* [WHAT THE TASK ASKS]
Throughout the material, some lines may have the word "Hemen". Count them and give the number only.

* [INFORMATION PROVIDED]
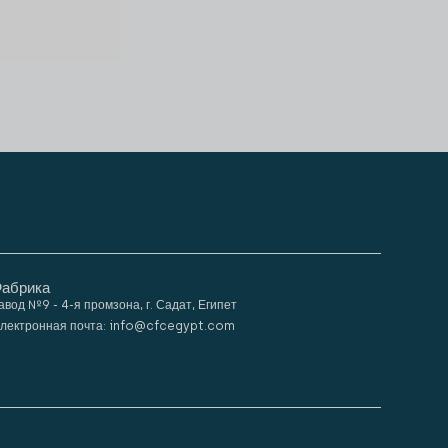
абрика
авод №9 - 4-я промзона, г. Садат, Египет
лектронная почта: info@cfcegypt.com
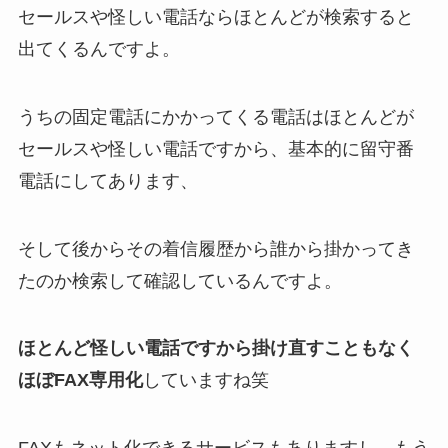
セールスや怪しい電話ならほとんどが検索すると
出てくるんですよ。
うちの固定電話にかかってくる電話はほとんどが
セールスや怪しい電話ですから、基本的に留守番
電話にしてあります、
そして後からその着信履歴から誰から掛かってき
たのか検索して確認しているんですよ。
ほとんど怪しい電話ですから掛け直すこともなく
ほぼFAX専用化
していますね笑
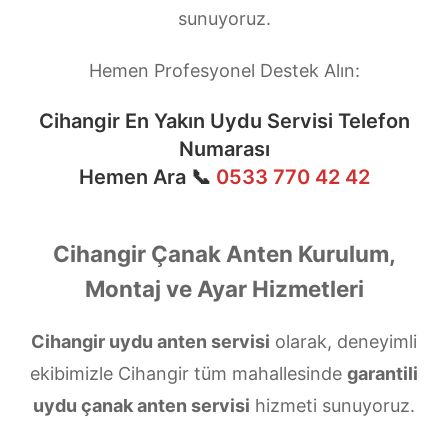
sunuyoruz.
Hemen Profesyonel Destek Alın:
Cihangir En Yakın Uydu Servisi Telefon
Numarası
Hemen Ara 📞
0533 770 42 42
Cihangir Çanak Anten Kurulum,
Montaj ve Ayar Hizmetleri
Cihangir uydu anten servisi
olarak, deneyimli
ekibimizle Cihangir tüm mahallesinde
garantili
uydu çanak anten servisi
hizmeti sunuyoruz.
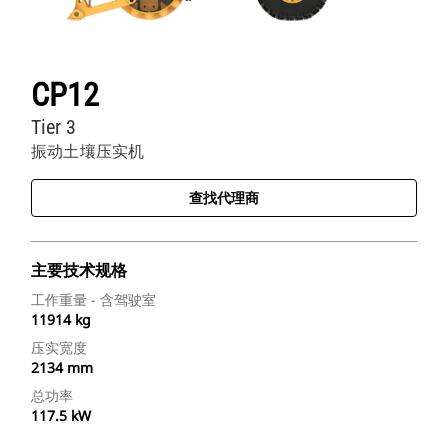
CP12
Tier 3
振动土壤压实机
查找代理商
主要技术规格
工作重量 - 含驾驶室
11914 kg
压实宽度
2134 mm
总功率
117.5 kW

* [EXPECTED ANSWER]
2